使用Hive Sqoop Django实现天气数据分析与可视化-开发者社区-阿里云

基于Hive的天气情况大数据分析系统（通过hive进行大数据分析将分析的数据通过sqoop导入到mysql，通过Django基于mysql的数据做可视化）

2024-06-12 859

版权

本文内容由阿里云实名注册用户自发贡献，版权归原作者所有，阿里云开发者社区不拥有其著作权，亦不承担相应法律责任。具体规则请查看《阿里云开发者社区用户服务协议》和《阿里云开发者社区知识产权保护指引》。如果您发现本社区中有涉嫌抄袭的内容，填写侵权投诉表单进行举报，一经查实，本社区将立刻删除涉嫌侵权内容。

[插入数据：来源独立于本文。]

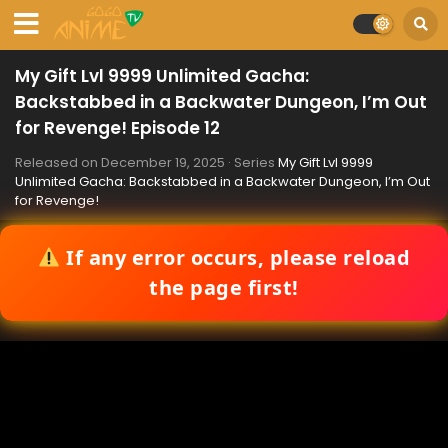
My Gift Lvl 9999 Unlimited Gacha:
Backstabbed in a Backwater Dungeon, I’m Out
for Revenge! Episode 12
Released on
December 19, 2025
· Series
My Gift Lvl 9999
Unlimited Gacha: Backstabbed in a Backwater Dungeon, I’m Out
for Revenge!
If any error occurs, please reload
the page first!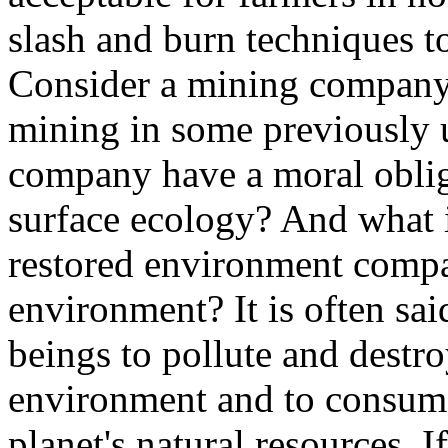
slash and burn techniques to
Consider a mining company
mining in some previously 
company have a moral oblig
surface ecology? And what 
restored environment compar
environment? It is often sa
beings to pollute and destro
environment and to consume
planet's natural resources. I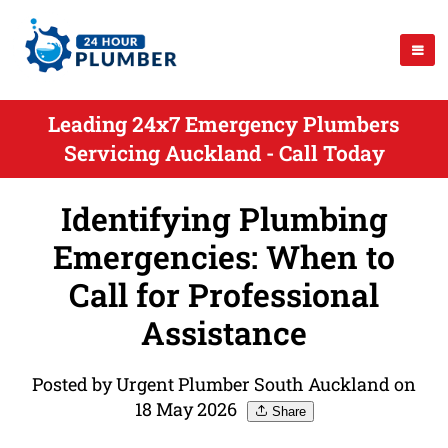
Leading 24x7 Emergency Plumbers
Servicing Auckland - Call Today
Identifying Plumbing
Emergencies: When to
Call for Professional
Assistance
Posted by Urgent Plumber South Auckland on
18 May 2026
Share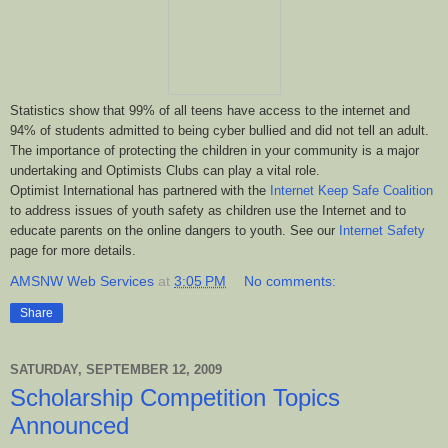
Statistics show that 99% of all teens have access to the internet and
94% of students admitted to being cyber bullied and did not tell an adult.
The importance of protecting the children in your community is a major
undertaking and Optimists Clubs can play a vital role.
Optimist International has partnered with the
Internet Keep Safe Coalition
to address issues of youth safety as children use the Internet and to
educate parents on the online dangers to youth. See our
Internet Safety
page for more details.
AMSNW Web Services
at
3:05 PM
No comments:
Share
SATURDAY, SEPTEMBER 12, 2009
Scholarship Competition Topics
Announced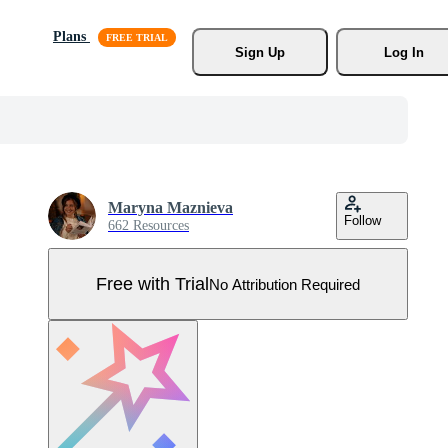
Plans
Sign Up
Log In
Maryna Maznieva
Follow
662 Resources
Free with Trial
No Attribution Required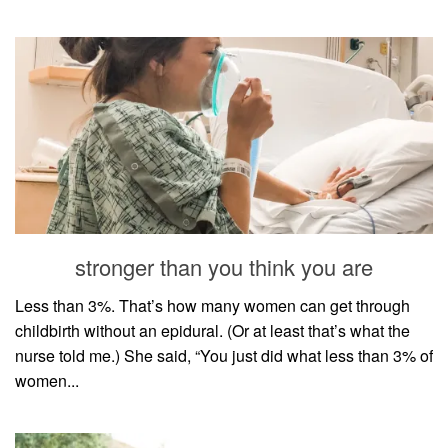
stronger than you think you are
Less than 3%. That’s how many women can get through
childbirth without an epidural. (Or at least that’s what the
nurse told me.) She said, “You just did what less than 3% of
women...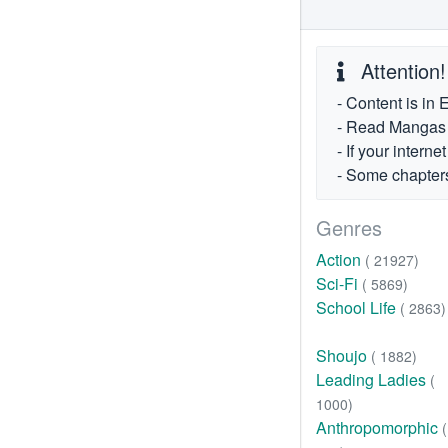
Attention!
- Content is in 
- Read Mangas fr
- If your intern
- Some chapters
Genres
Action
( 21927)
Sci-Fi
( 5869)
School Life
( 2863)
Shoujo
( 1882)
Leading Ladies
(
1000)
Anthropomorphic
(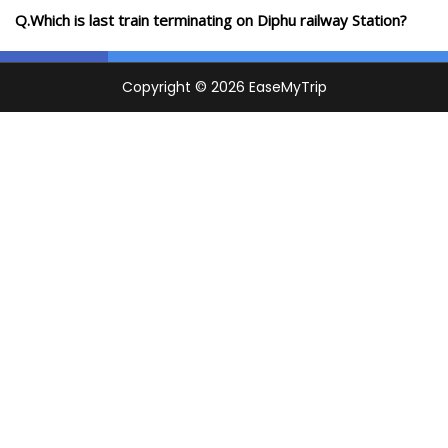
Q.Which is last train terminating on Diphu railway Station?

简介： 基于Hive的天气情况大数据分析系统（通过hive进行大数据分析将分析的数据通过sqoop导入到mysql，通过Django基于mysql的数据做可视化）

基于Hive的天气情况大数据分析系统（通过hive进行大数据分析将分析的数据通过sqoop导入到mysql，通过Django基于mysql的数据做可视化）

1.Hive介绍：

Hive是建立在Hadoop之上的数据仓库基础架构，它提供了类似于SQL的语言（HQL），可以对大规模数据集进行查询和分析。通过Hive，我们可以在分布式存储系统中进行复杂的数据处理和分析。

2.Sqoop简介：

Sqoop是一个用于在Apache Hadoop和关系型数据库之间传输数据的工具。我们可以使用Sqoop将Hive中的分析结果导出到关系型数据库中，如MySQL，以便进一步处理和可视化。

3.Django概述：

Django是一个高级的Python Web框架，它提供了一系列工具和库，用于快速构建Web应用程序。我们可以利用Django连接到MySQL数据库，处理数据，并将其呈现为可视化界面。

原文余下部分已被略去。